PROBLEM DESCRIPTION: Lines before the one containing "Зареєструватися" are to be skipped; reproduce that line and the rest of the records below exactly.

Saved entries
== Segment start ==

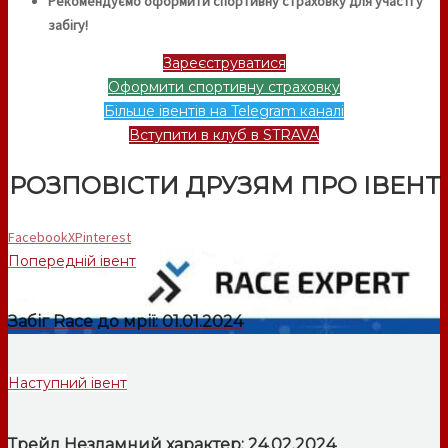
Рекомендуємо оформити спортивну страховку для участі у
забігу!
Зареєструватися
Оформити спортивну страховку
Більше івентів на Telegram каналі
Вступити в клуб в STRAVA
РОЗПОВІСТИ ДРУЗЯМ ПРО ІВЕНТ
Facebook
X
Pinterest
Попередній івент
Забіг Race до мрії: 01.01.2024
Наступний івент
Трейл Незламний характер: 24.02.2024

== Segment end ==

REPLY TO THE EXERCISE:
Зареєструватися
Оформити спортивну страховку
Більше івентів на Telegram каналі
Вступити в клуб в STRAVA
РОЗПОВІСТИ ДРУЗЯМ ПРО ІВЕНТ
Facebook
X
Pinterest
Попередній івент
Забіг Race до мрії: 01.01.2024
Наступний івент
Трейл Незламний характер: 24.02.2024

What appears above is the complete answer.